As facções criminosas brasileiras, notadamente o Primeiro Comando da Capital (PCC) e o Comando Vermelho (CV), estão ampliando sua atuação além do tráfico de drogas, inserindo-se em setores da economia formal. Essa mudança foi destacada pelo delegado da Polícia Federal Alexandre Custódio Neto, coordenador-geral de Repressão a Drogas e Facções Criminosas.
De acordo com Custódio, essas organizações exercem uma forma de "governança criminal" nas áreas sob seu controle, estabelecendo regras e controlando mercados.
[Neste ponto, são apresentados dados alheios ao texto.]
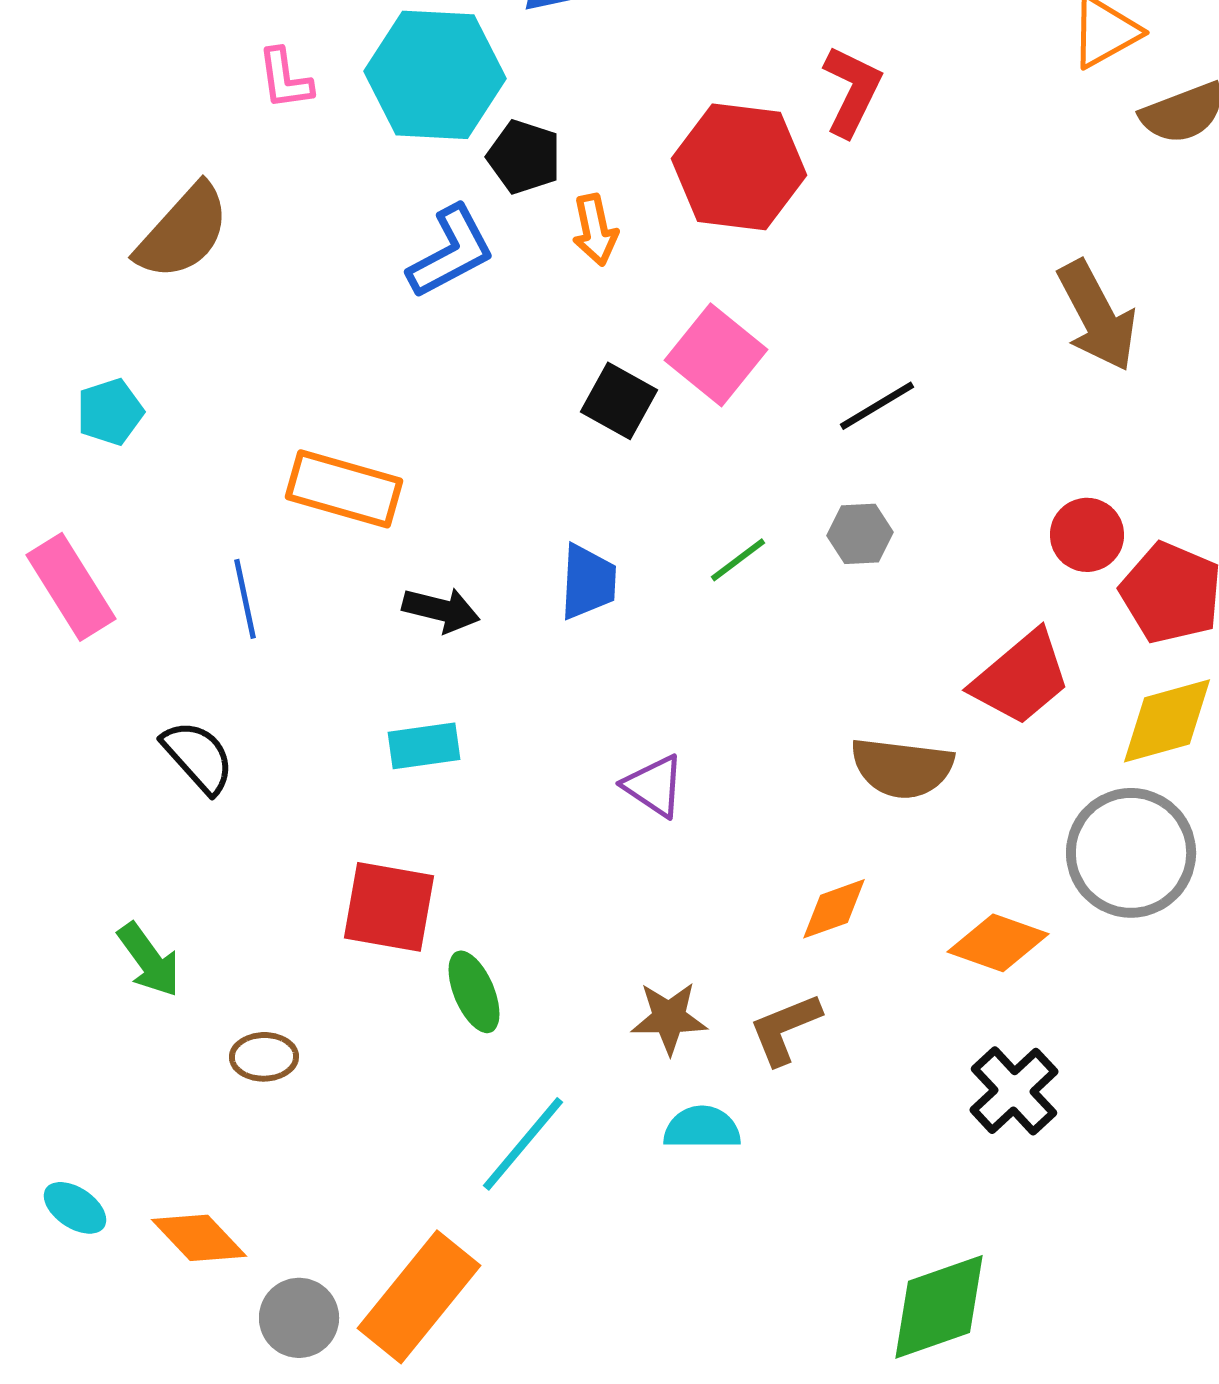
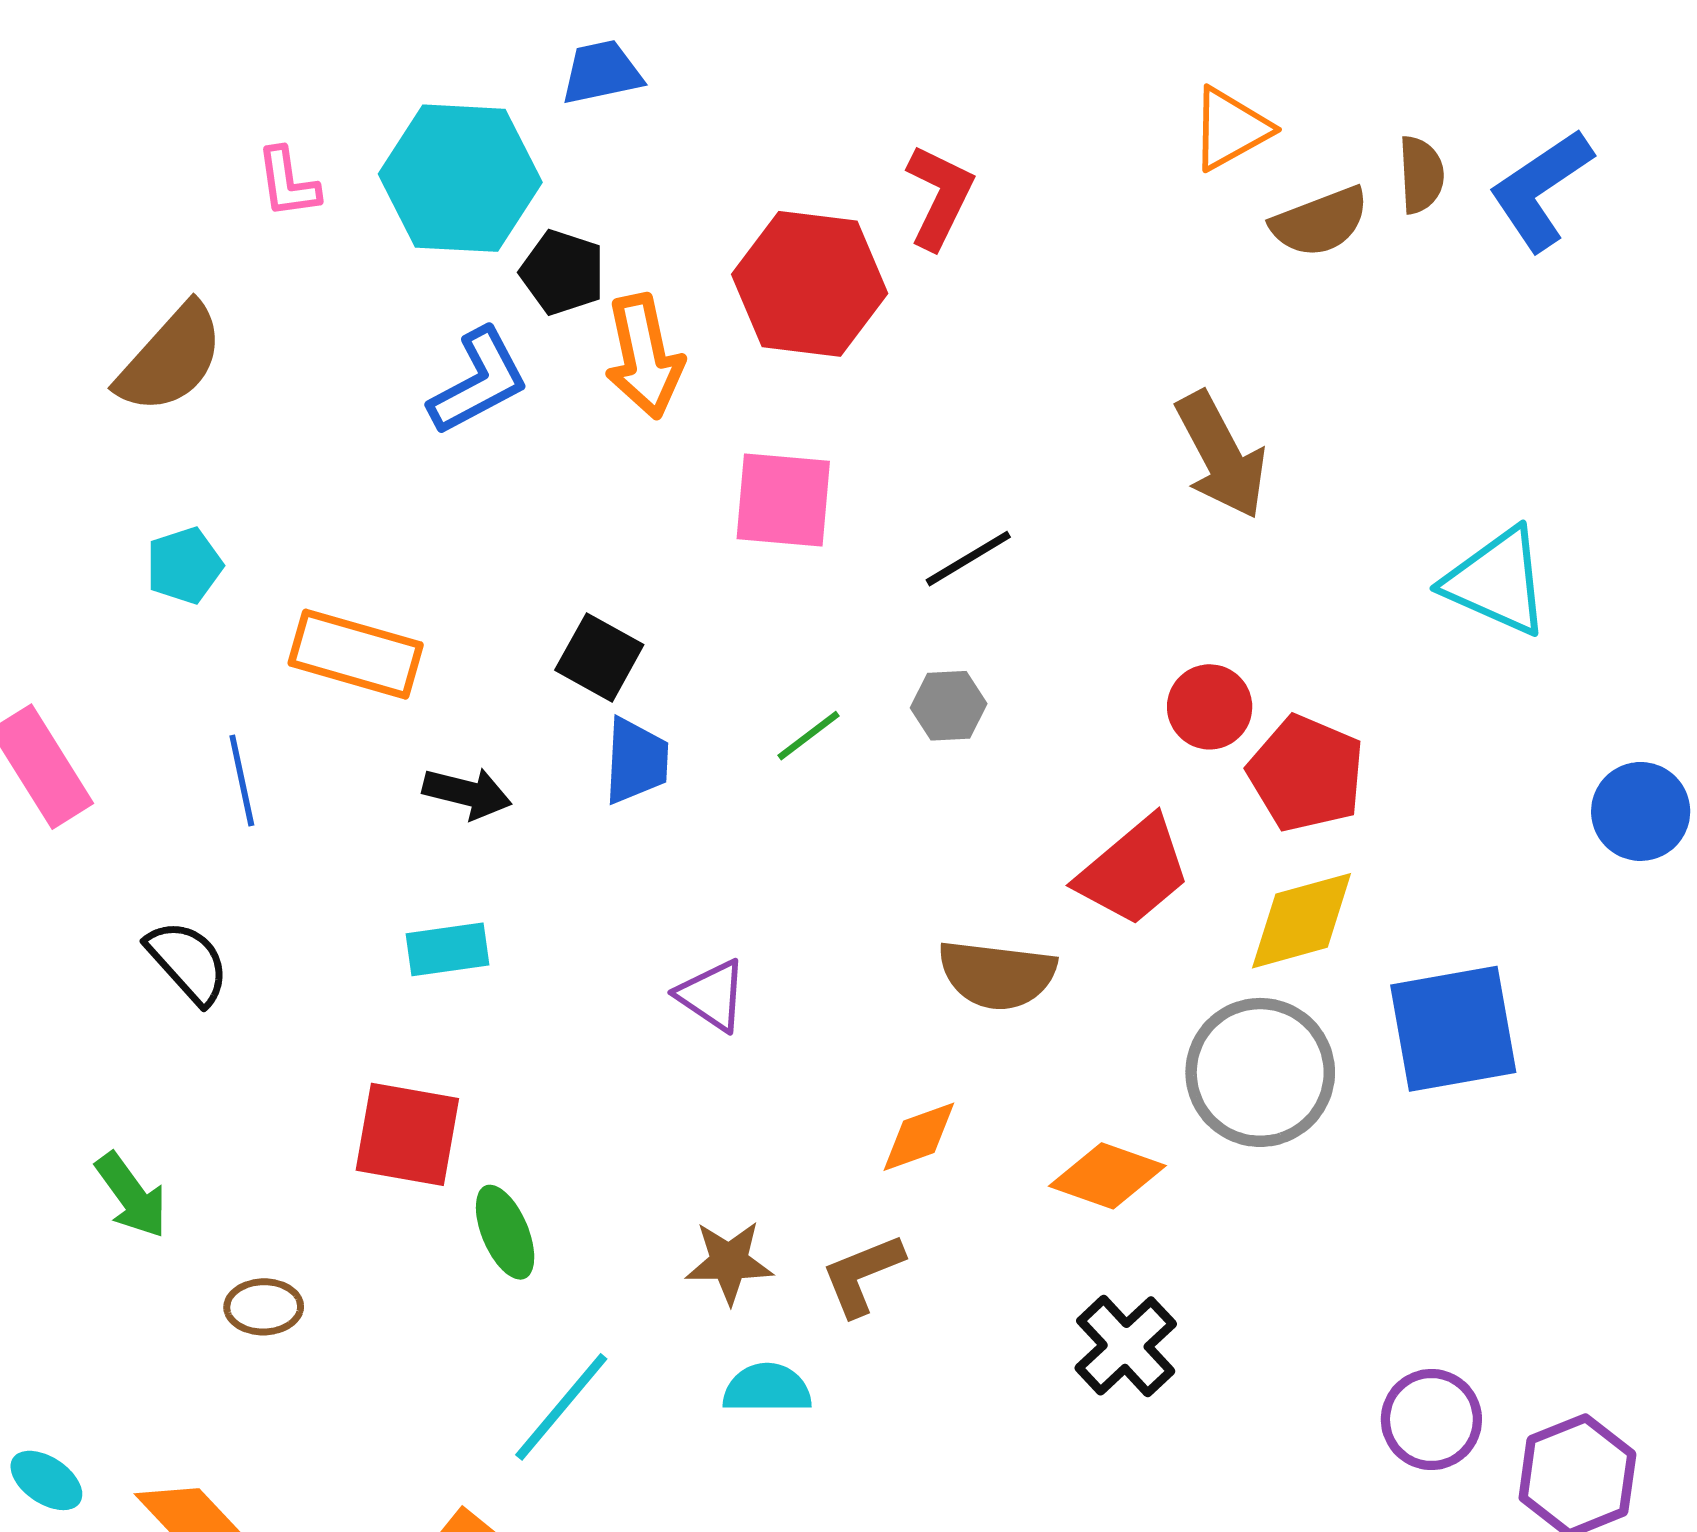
orange arrow: (595, 230) -> (644, 356), size x1.5
pink square: (716, 355) -> (783, 500), turned -34
black square: (619, 401) -> (599, 657), moved
cyan pentagon: (110, 412) -> (184, 566), moved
Além de atividades ilícitas, os grupos impõem restrições tanto a criminosos quanto à população local.
O delegado explica que a expansão para a economia formal se dá pela possibilidade de ocultar recursos provenientes de atividades ilegais. Recentes investigações revelaram que membros de facções estão envolvidos em postos de combustíveis, empreendimentos imobiliários, agronegócio e empresas de entretenimento.
Esses setores permitem que recursos obtidos com crimes como tráfico de drogas e contrabando sejam misturados a receitas legítimas.
A pessoa atua no tráfico de drogas e adquire um posto de combustível, uma fazenda ou uma produtora de música. Assim consegue trazer parte do recurso ilícito para o negócio legal e lavar o dinheiro
, detalhou.
Entretanto, a entrada das facções no mercado formal também traz riscos, como a transferência da violência para atividades empresariais. O delegado aponta que métodos de intimidação e coerção têm sido utilizados em disputas comerciais, com empresários sendo pressionados a vender seus negócios ou se afastar de determinados mercados.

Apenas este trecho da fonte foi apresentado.